Yeni stratejide, "herhangi bir rakibin Güney Çin Denizi'ni kontrol etme potansiyelinin" güvenlik tehdidi olduğuna işaret edilerek, bunun önlenmesi için müttefiklerle işbirliğinin güçlendirilmesi gereğine şu ifadelerle vurgu yapılmaktadır: "Ancak Amerikan ordusu bunu tek başına yapamaz ve yapmak zorunda da kalmamalıdır. Müttefiklerimiz harekete geçmeli ve kolektif savunma için çok daha fazla harcama yapmalıdır.”
Belgede, ABD’nin Tayvan Boğazı'ndaki statükoda tek taraflı bir değişikliği desteklemediği açıklanmaktadır. Çin ile olası bir savaşı önlemek için müttefiklerle (Japonya, G. Kore, Avustralya, Hindistan) güçlü ve sürekli bir caydırıcılık odağı tesis edilmesi, İlk Ada Zinciri (Japonya'dan Filipinler ve Endonezya'nın bazı bölgelerine kadar uzanan ve Tayvan'ı da içeren bir dizi ada)[2] boyunca güçlü bir askeri kapasite inşa edilmesi, “yakın vadeli öncelik” olarak belirtilmektedir.
Bu strateji, Çin’le rekabeti ekonomik zemine indirmiş olup ABD-Çin ilişkilerini "yeniden dengeleme" ve “uzun vadede” ekonomik ve teknolojik rekabeti kazanmak hedefine göre belirlenmiştir. ABD’nin ekonomik üstünlüğünü sürdürmesi için Hint-Pasifik’teki ittifak sisteminin ekonomik bir gruplaşma hâline getirilmesi, Hindistan’ın Hint-Pasifik güvenliğine katkı yapmasını teşvik etmek için Hindistan’la ticari (ve diğer) ilişkilerin geliştirmesine devam edilmesi önerilmektedir.

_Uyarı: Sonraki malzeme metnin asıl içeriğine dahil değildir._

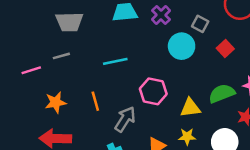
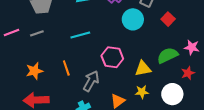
pink line: (31, 70) -> (12, 33), moved

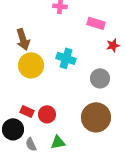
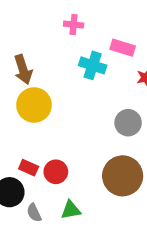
cyan cross: (66, 58) -> (93, 65), moved

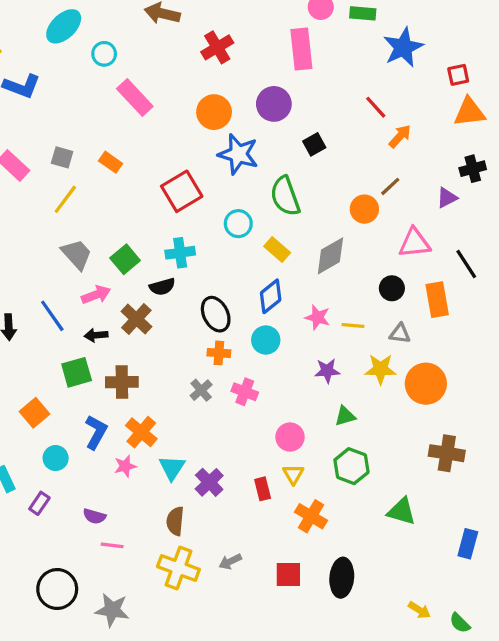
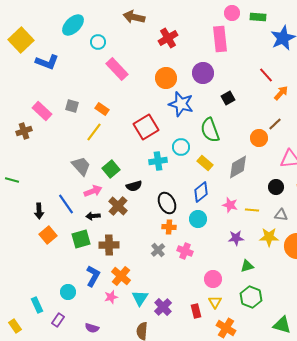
yellow line: (65, 199) -> (94, 132), moved
cyan cross: (180, 253) -> (158, 161), moved
orange square: (35, 413) -> (48, 235), moved

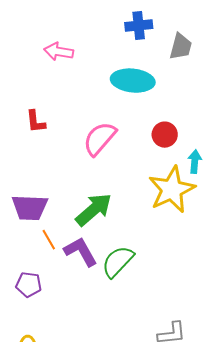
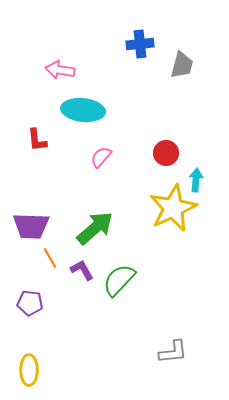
cyan ellipse: (133, 81) -> (83, 110), moved
pink semicircle: (100, 139) -> (101, 157), size x0.6
purple L-shape: (81, 252) -> (82, 270), size x0.7

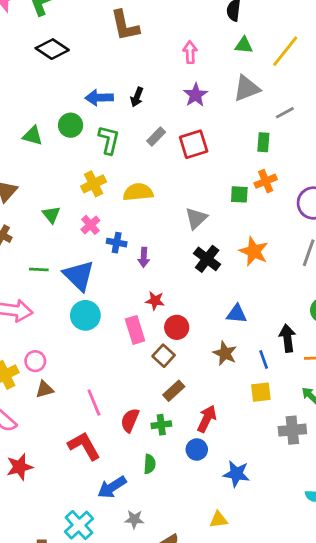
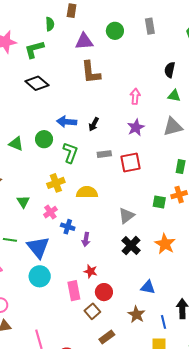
gray rectangle: (156, 137) -> (104, 154), turned 32
brown rectangle: (174, 391) -> (107, 337), moved

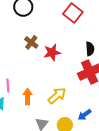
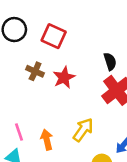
red square: (73, 13) -> (54, 36), moved

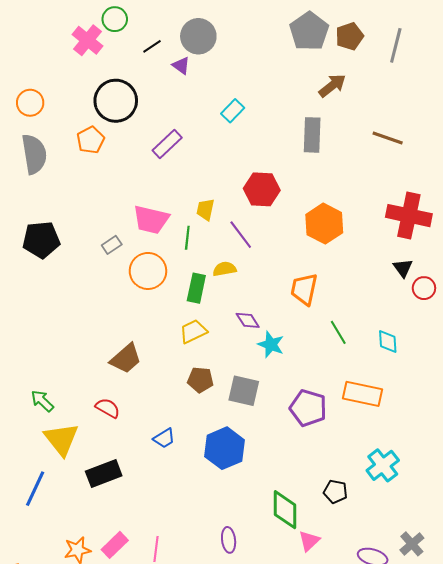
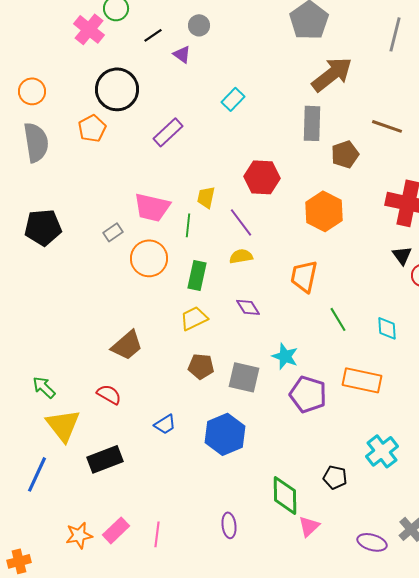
gray circle: (198, 36) -> (199, 25), size x0.6
brown pentagon: (349, 36) -> (345, 154), moved
brown arrow: (332, 86) -> (332, 74), size x1.5
yellow semicircle: (225, 269) -> (241, 256), moved
cyan star: (271, 344) -> (285, 356), moved

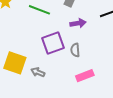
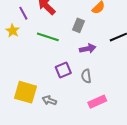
purple square: (53, 43) -> (63, 70), size x0.7

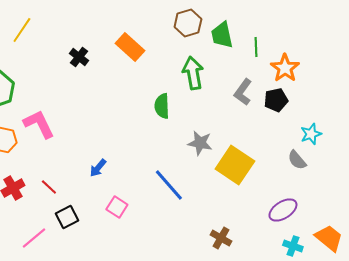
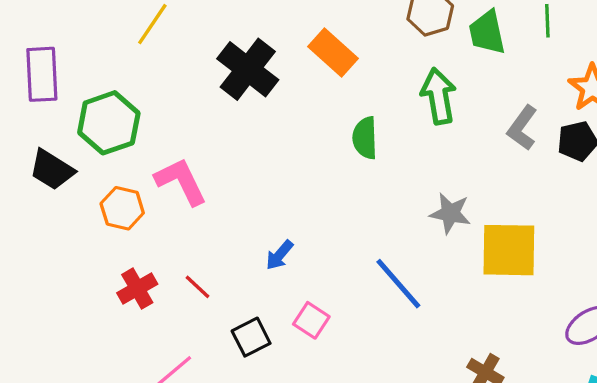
green line: (256, 47) -> (547, 21), moved
black cross: (79, 57) -> (248, 69), size x1.8
green semicircle: (162, 106) -> (365, 138), moved
yellow square: (235, 165) -> (509, 250), turned -33
black square: (67, 217) -> (251, 337), moved

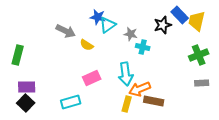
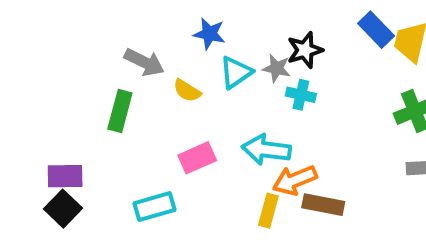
cyan triangle: (108, 25) -> (236, 72), moved
black star: (163, 25) -> (305, 50), moved
green rectangle: (18, 55) -> (120, 111), moved
cyan arrow: (126, 74) -> (266, 150), turned 105

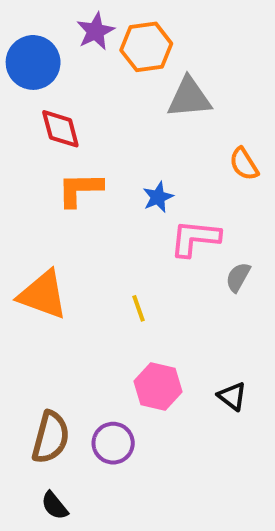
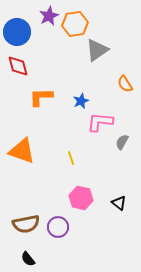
gray triangle: (189, 98) -> (97, 50), turned -30
red diamond: (60, 129) -> (18, 66), moved
brown semicircle: (51, 437) -> (26, 224), turned 64

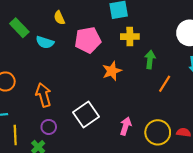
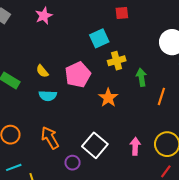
yellow semicircle: (59, 18) -> (42, 71), moved
cyan semicircle: (45, 42) -> (48, 96), moved
purple circle: (49, 127) -> (73, 163), moved

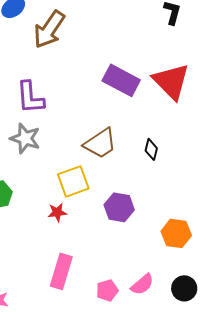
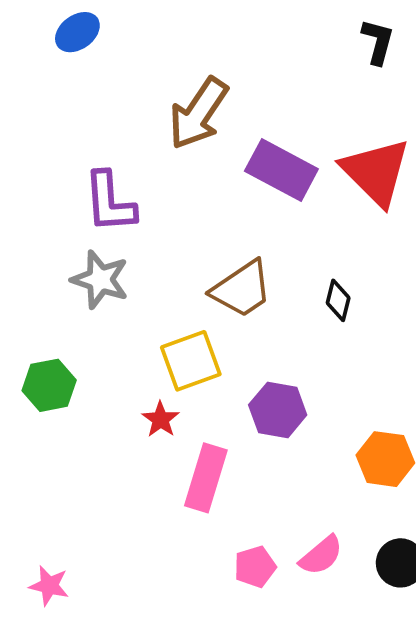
brown arrow: (49, 29) -> (198, 113), moved
red star: (57, 212) -> (161, 419), turned -30
pink rectangle: (61, 271) -> (206, 478), moved

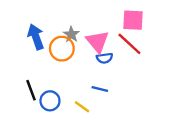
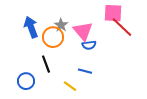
red line: (129, 44) -> (122, 27), moved
black line: (31, 90) -> (46, 64), moved
blue circle: (50, 101) -> (26, 81), moved

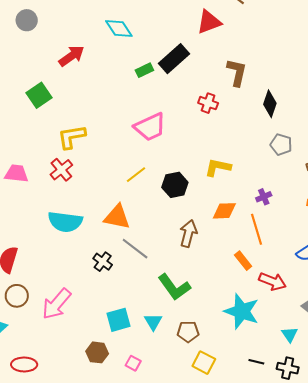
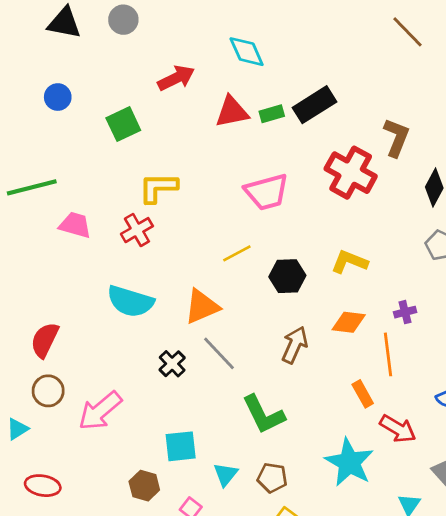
red triangle: (209, 22) -> (232, 112), moved
red cross: (208, 103) -> (351, 173), size x1.8
orange triangle: (117, 217) -> (202, 306), turned -44
cyan triangle: (153, 322) -> (226, 474), moved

Belgede, Japonya, Güney Kore ve diğerlerinin 7 trilyon dolarlık net dış varlık tutmakta olduklarından, çok taraflı kalkınma bankaları dâhil uluslararası finans kuruluşlarında toplamda 1,5 trilyon dolarlık birleşik varlığa sahip olduklarından bahsedilmesi, ekonomik kriz içindeki ABD’nin bu kaynaklara göz diktiği kanaatini oluşturmaktadır.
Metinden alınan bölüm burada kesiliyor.